In early October, Senator King hosted a Senate Energy and Natural Resources Committee field hearing at Robbins Lumber, a fifth-generation family owned sawmill in Searsmont, to discuss how CHP and microgrid technology approaches can support rural industries and communities and to underscore the energy saving potential of colocation energy approaches. Robbins Lumber currently has a CHP facility under construction that will generate electricity and thermal energy from wood waste produced in the region’s logging operations and sawmills. The field hearing included witnesses from the Maine forest products and energy industries as well as the Director of the Advanced Manufacturing Office in the Department of Energy.
Senator King has been a strong advocate for reducing energy costs and supporting job growth for Maine industry.
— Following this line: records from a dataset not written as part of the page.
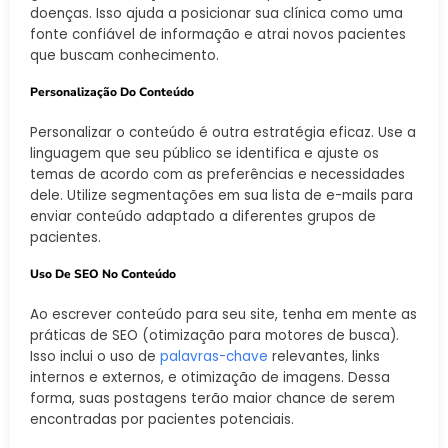
doenças. Isso ajuda a posicionar sua clínica como uma
fonte confiável de informação e atrai novos pacientes
que buscam conhecimento.
Personalização Do Conteúdo
Personalizar o conteúdo é outra estratégia eficaz. Use a
linguagem que seu público se identifica e ajuste os
temas de acordo com as preferências e necessidades
dele. Utilize segmentações em sua lista de e-mails para
enviar conteúdo adaptado a diferentes grupos de
pacientes.
Uso De SEO No Conteúdo
Ao escrever conteúdo para seu site, tenha em mente as
práticas de SEO (otimização para motores de busca).
Isso inclui o uso de
palavras-chave
relevantes, links
internos e externos, e otimização de imagens. Dessa
forma, suas postagens terão maior chance de serem
encontradas por pacientes potenciais.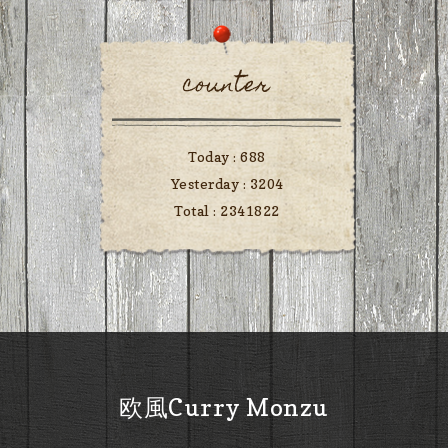
counter
Today :
688
Yesterday :
3204
Total :
2341822
欧風Curry Monzu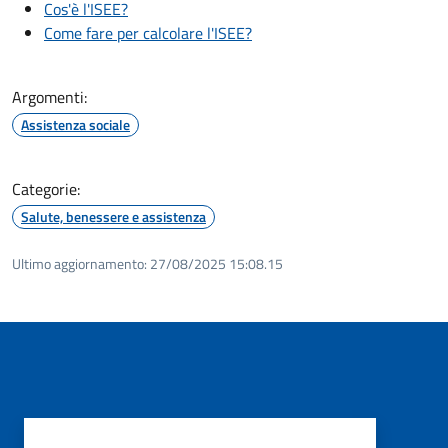
Cos'è l'ISEE?
Come fare per calcolare l'ISEE?
Argomenti:
Assistenza sociale
Categorie:
Salute, benessere e assistenza
Ultimo aggiornamento:
27/08/2025 15:08.15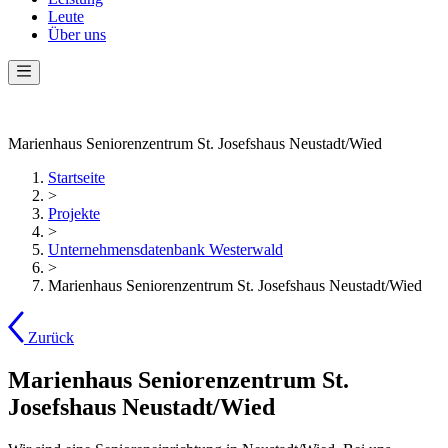
Leute
Über uns
Marienhaus Seniorenzentrum St. Josefshaus Neustadt/Wied
Startseite
>
Projekte
>
Unternehmensdatenbank Westerwald
>
Marienhaus Seniorenzentrum St. Josefshaus Neustadt/Wied
Zurück
Marienhaus Seniorenzentrum St.
Josefshaus Neustadt/Wied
The Economic Development Assessment Team (EDAT), originally requested by Senators Collins and King in March 2016, recommended the development of markets for forest product residuals including low-value wood in CHP biomass plants, micro-grids, and modern thermal systems. In the EDAT report, the Department of Energy announced support through its CHP Technical Assistance Program to help Maine’s forest industry with feasibility assessments of existing operations to install CHP technology as a strategy to lower costs through generating onsite power.
Senator King has also introduced the Biomass Thermal Utilization Act of 2017, bipartisan legislation that would establish a tax credit for business and home use of high-efficiency biomass heating equipment. Tax incentives already exist for other forms of renewable energy and this bill seeks to achieve parity between those renewable systems and thermal biomass systems.